Your goal
With the images removed, return every line below exactly as it reads.
[Start of section]
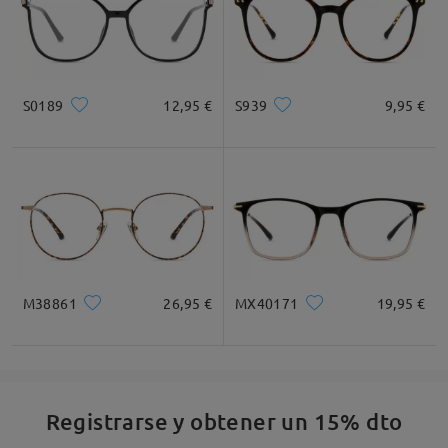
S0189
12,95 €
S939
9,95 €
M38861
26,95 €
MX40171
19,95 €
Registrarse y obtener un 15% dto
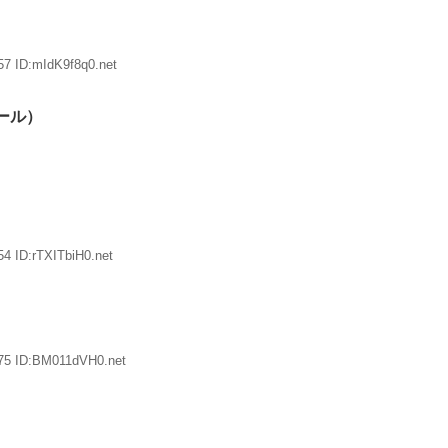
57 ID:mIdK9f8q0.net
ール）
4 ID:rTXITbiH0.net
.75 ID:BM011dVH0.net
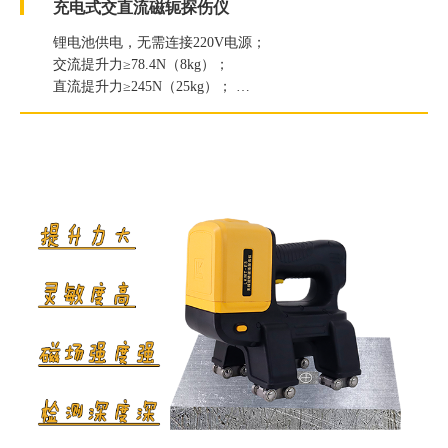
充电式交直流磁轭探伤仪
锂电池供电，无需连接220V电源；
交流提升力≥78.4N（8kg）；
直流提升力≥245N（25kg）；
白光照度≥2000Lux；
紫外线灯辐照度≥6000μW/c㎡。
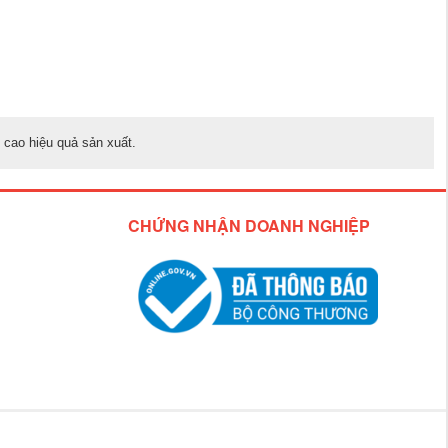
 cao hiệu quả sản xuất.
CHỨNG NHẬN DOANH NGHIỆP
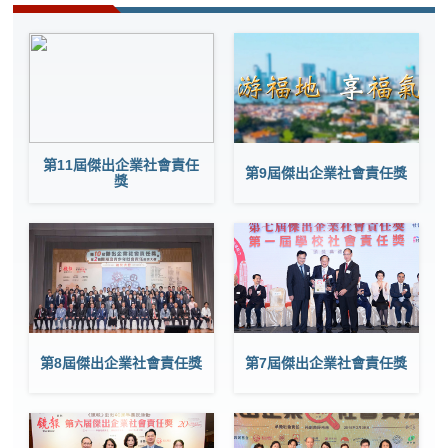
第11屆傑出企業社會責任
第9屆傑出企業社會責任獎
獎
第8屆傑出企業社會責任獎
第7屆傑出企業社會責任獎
[End of section]
Task answer
S0189
12,95 €
S939
9,95 €
M38861
26,95 €
MX40171
19,95 €
Registrarse y obtener un 15% dto
57 ID:mIdK9f8q0.net
ール）
4 ID:rTXITbiH0.net
.75 ID:BM011dVH0.net
充电式交直流磁轭探伤仪
锂电池供电，无需连接220V电源；
交流提升力≥78.4N（8kg）；
直流提升力≥245N（25kg）；
白光照度≥2000Lux；
紫外线灯辐照度≥6000μW/c㎡。
 cao hiệu quả sản xuất.
CHỨNG NHẬN DOANH NGHIỆP
第11屆傑出企業社會責任
第9屆傑出企業社會責任獎
獎
第8屆傑出企業社會責任獎
第7屆傑出企業社會責任獎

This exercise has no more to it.